Don’t let the name fool you—CityFolk is about more than just folk music.

The annual festival, which returns to Lansdowne Park this month from Sept. 15 to 18, boasts a line-up ranging from folk to rock to hip-hop, with everything in between.

“Diversity is really what we’re all about,” explains CityFolk spokesperson Joe Reilly.

The festival has gone through many iterations since its inception in 1994. According to Reilly, in its early years, the concert was “purely oriented towards what would be defined as ‘folk music’.”

Since being taken over by the Bluesfest management team, the festival has been reborn with a new name, a new downtown location, and a new focus on diverse content.

The “something for everyone” approach may not please folk purists, but for Reilly the debate surrounding musical genres is pure semantics.

“We could have a long philosophical discussion about what folk music is, especially when you get to urban and hip hop.”

Millennials, Reilly adds, are “less boundary-ridden when it comes to music.”

That said, CityFolk has stayed true to its roots with the inclusion of folk-based acts such as Ottawa’s own The Acorn, as well as international acts such as Rayland Baxter.

The Acorn is returning to CityFolk for the first time since 2010, and lead singer Rolf Klausener says he is excited to play the new location.

Prior to the rebrand, Klausener says Folk Fest was “a lot more community-oriented” but less financially stable and much smaller.  

“It still has more of a songwriter-y kind of bent, but you’re gonna see a lot more pop music (and) some hip hop.”

Klausener hopes CityFolk audiences will take the opportunity to check out acts who are outside of their radars.

“I kind of feel like we live in such an on-demand culture. People come to festivals, they have an app, they’ve picked which acts they want to see … and they can actually just completely ignore everything else that’s happening at the festival.”

Nashville-based singer-songwriter Rayland Baxter, touring to promote his new record Imaginary Man, also hopes CityFolk will be an opportunity to broaden his audience.

“You get to reach out to a lot of new fans who’ve never heard my name at all, who don’t even know that I exist as a human being, let alone as a songwriter and a music-maker.”

Baxter says audiences can expect “a dynamic sonic output” from his set.

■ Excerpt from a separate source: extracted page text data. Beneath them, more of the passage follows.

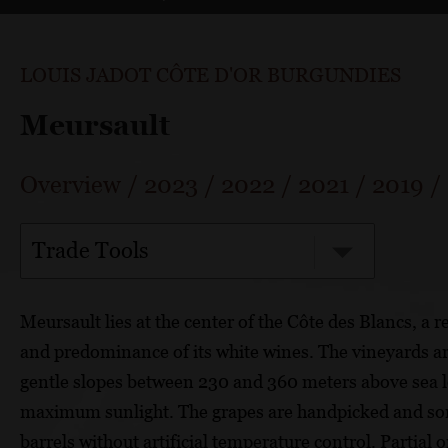
LOUIS JADOT CÔTE D'OR BURGUNDIES
Meursault
Overview
/
2023
/
2022
/
2021
/
2019
/
Trade Tools
Meursault lies at the center of the Côte des Blancs, a 
and predominance of its white wines. The vineyards ar
gentle slopes between 230 and 360 meters above sea lev
maximum sunlight. The grapes are handpicked and sor
barrels without artificial temperature control. Partial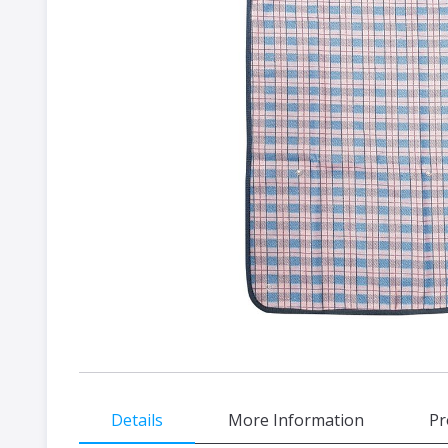
gallery
Skip
Details
More Information
Pr
to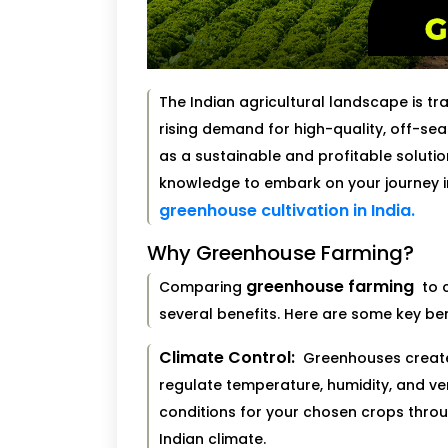
The Indian agricultural landscape is t
rising demand for high-quality, off-s
as a sustainable and profitable solution
knowledge to embark on your journey i
greenhouse cultivation in India.
Why Greenhouse Farming?
greenhouse farming
Comparing
to c
several benefits. Here are some key ben
Climate Control:
Greenhouses create 
regulate temperature, humidity, and ven
conditions for your chosen crops throug
Indian climate.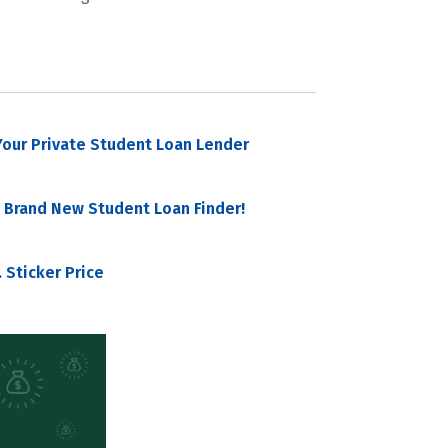
our Private Student Loan Lender
 Brand New Student Loan Finder!
 Sticker Price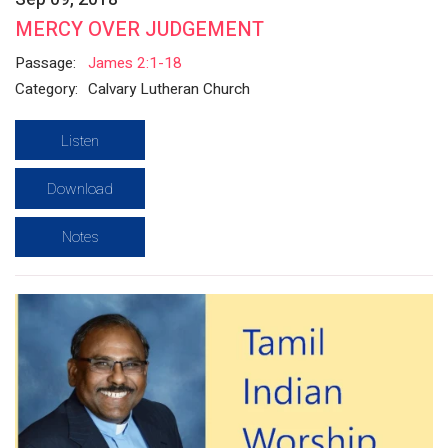
MERCY OVER JUDGEMENT
Passage:
James 2:1-18
Category:
Calvary Lutheran Church
Listen
Download
Notes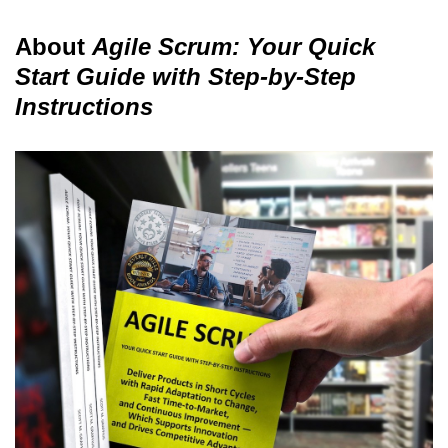
About
Agile Scrum: Your Quick
Start Guide with Step-by-Step
Instructions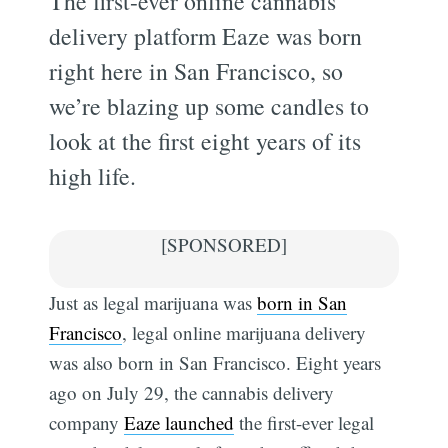
The first-ever online cannabis
delivery platform Eaze was born
right here in San Francisco, so
we’re blazing up some candles to
look at the first eight years of its
high life.
[SPONSORED]
Just as legal marijuana was
born in San
Francisco
, legal online marijuana delivery
was also born in San Francisco. Eight years
ago on July 29, the cannabis delivery
company
Eaze launched
the first-ever legal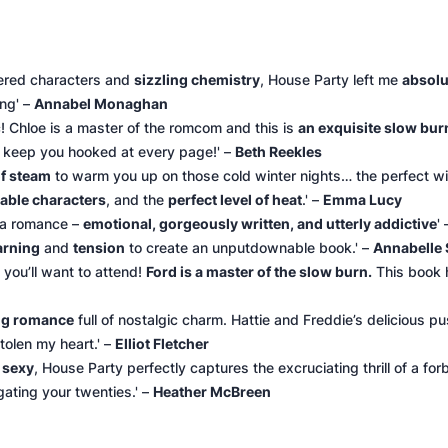
yered characters and
sizzling chemistry
, House Party left me
absolu
ing' –
Annabel Monaghan
! Chloe is a master of the romcom and this is
an exquisite slow burn 
l keep you hooked at every page!' –
Beth Reekles
of steam
to warm you up on those cold winter nights… the perfect wi
atable characters
, and the
perfect level of heat
.' –
Emma Lucy
n a romance –
emotional, gorgeously written, and utterly addictive
'
arning
and
tension
to create an unputdownable book.' –
Annabelle 
you’ll want to attend!
Ford is a master of the slow burn.
This book h
ing romance
full of nostalgic charm. Hattie and Freddie’s delicious p
tolen my heart.' –
Elliot Fletcher
y sexy
, House Party perfectly captures the excruciating thrill of a fo
gating your twenties.' –
Heather McBreen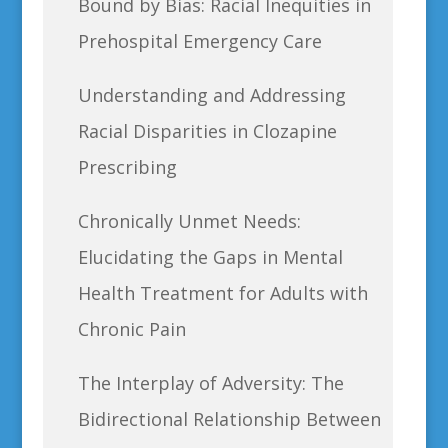
Bound by Bias: Racial Inequities in
Prehospital Emergency Care
Understanding and Addressing
Racial Disparities in Clozapine
Prescribing
Chronically Unmet Needs:
Elucidating the Gaps in Mental
Health Treatment for Adults with
Chronic Pain
The Interplay of Adversity: The
Bidirectional Relationship Between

“It’ll be very loud, very rockin’, and very sweet and very groovin’. Very sensitive at moments, and I’ll try to make the audience laugh in between the songs.”

For Reilly, CityFolk is the perfect chance for Ottawa crowds to discover up-and-coming artists in their early days.

Our artistic director Mark Monahan is really on top of what’s going on in music. For instance, we had Kendrick Lamar back in 2013, when people were just beginning to take notice.

“This festival has a strong reputation for introducing Ottawa audiences to artists who are about to become the next big thing.”